What I would consider a great American success story, Keller Williams Realty, based in Austin, Texas, rose to prominence due to innovation. Not necessarily the standard type of innovation that creates products, but procedural innovation that has allowed the company to build a worldwide staff of professional real estate agents that currently ranks them as the largest real estate franchise in the world.
The Early Years
After graduating from Baylor University in 1979 with a degree in Marketing and Real Estate, Gary Keller moved to Austin and set about gaining experience in the real estate industry. After a successful stint with a top local real estate brokerage firm, Keller found his vision for running a successful company to be at odds with the way most companies operated. He recognized that the best way to put his vision in motion was by starting his own firm. In 1983, Keller joined forces with another local agent name Joe Williams. Together, they founded Keller Williams Realty.
The company grew quickly, and by the end of its second year, it ranked as the top single-office residential real estate company in the area. In an industry where timing is everything, the company encountered the effects of the vicious real estate bubble of 1986. While few agencies were able to survive the carnage, Keller Williams Realty downsized to forty agents and took a hard look at how they were doing business. For principals Keller and Williams, the housing bubble became a learning opportunity and a chance to build the kind of staff they needed in order for the company to bounce back in a big way.
The Keller Williams Methodology
It was at this time that Keller decided to practice what he preached. He had always felt that the key to success in the residential real estate industry was empowering agents to make decisions. After all, they were the revenue generators – on the front line, so to speak. By setting up the “Agency Leadership Council” and treating agents like business partners instead of employees, the company was able to recruit some of the top agents in the region. This new approach of shared decision making between management and the agents was a big success, putting highly motivated agents on the streets to do their jobs with much to gain.

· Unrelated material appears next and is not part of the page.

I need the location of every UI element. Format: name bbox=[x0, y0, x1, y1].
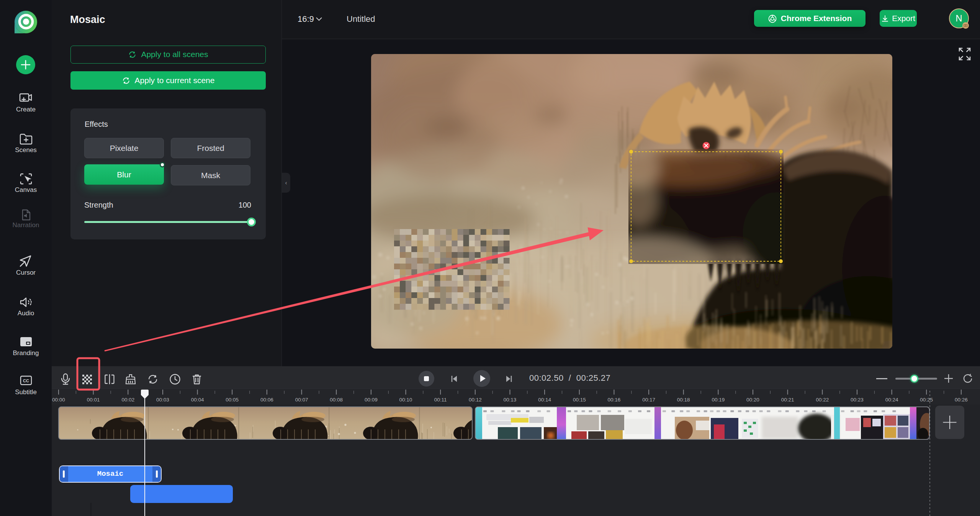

As word spread about this growing Austin-based real estate company, the opportunity for expansion into other markets presented itself. In 1991, the decision was made to open offices in other states. Keller and Williams thought this would best be implemented through franchising. In 1993, Keller Williams Realty opened its first franchisee in Oklahoma. Agents were offered an incredible 70/30 split on commissions and the office became an instant success story, eventually becoming the top single office real estate company in the state. Over the next few years, the company’s growing reputation spawned other franchises that were opened throughout the United States. In 1998, the company made its first inroads within the international real estate industry with the opening of its first franchise in Canada. By the end of 1999, it was clear the company’s business model was working wherever implemented and the company had become the 6th largest residential real estate company in America.
A New Millennium
At the dawn of the new millennium, Keller Williams Realty was ready for new challenges. As incredible results kept pouring in from states like Florida and California, and from offices in Canada, the company embarked on its next major endeavor; in 2007, the company introduced a new division: Luxury Homes by Keller Williams. The focus of this new division was exclusively on the brokering of luxury residences. Some of the organizations top agents were given extensive training through The Institute of Luxury Home Marketing, enabling the company to make immediate headway into high-end residential real estate. On the heels of the Luxury Homes division, the company also made its move into the commercial real estate industry with the opening of KW Commercial in 2008. The same methodology for compensating residential real estate agents worked just as well within the commercial real estate market and top agents were more than happy to join the fray.
Climbing the Ranks
Firmly entrenched in the country’s three biggest real estate markets, Keller Williams Realty set its sights on becoming the largest real estate agency in the world. By 2008, the company had already over taken Re/Max for the third spot in the nation. With franchises still popping up all over North America, it only took two more years to claim the second spot from Century 21 with over 77,000 agents located in the United States alone. With the North America business thriving, even after the horrible recession of 2009, Keller Williams was ready to conquer a new frontier.
The New Frontier
This new frontier for Keller Williams is the international real estate market. In 2012, the company awarded its first franchise outside of North America; operating under a company subdivision named Keller Williams Worldwide, that first franchise opened its doors in Vietnam. Due in large part to name recognition and an incredible track record, real estate entrepreneurs throughout the world were lining up to secure a franchise. By 2013, Keller Williams offices could be found in regions of Turkey, Germany, the United Kingdom, Indonesia and Southern Africa. Perhaps the crowning jewel for Keller Williams Worldwide was the opening of a franchise in Dubai, one of the world’s most elite and exciting real estate markets.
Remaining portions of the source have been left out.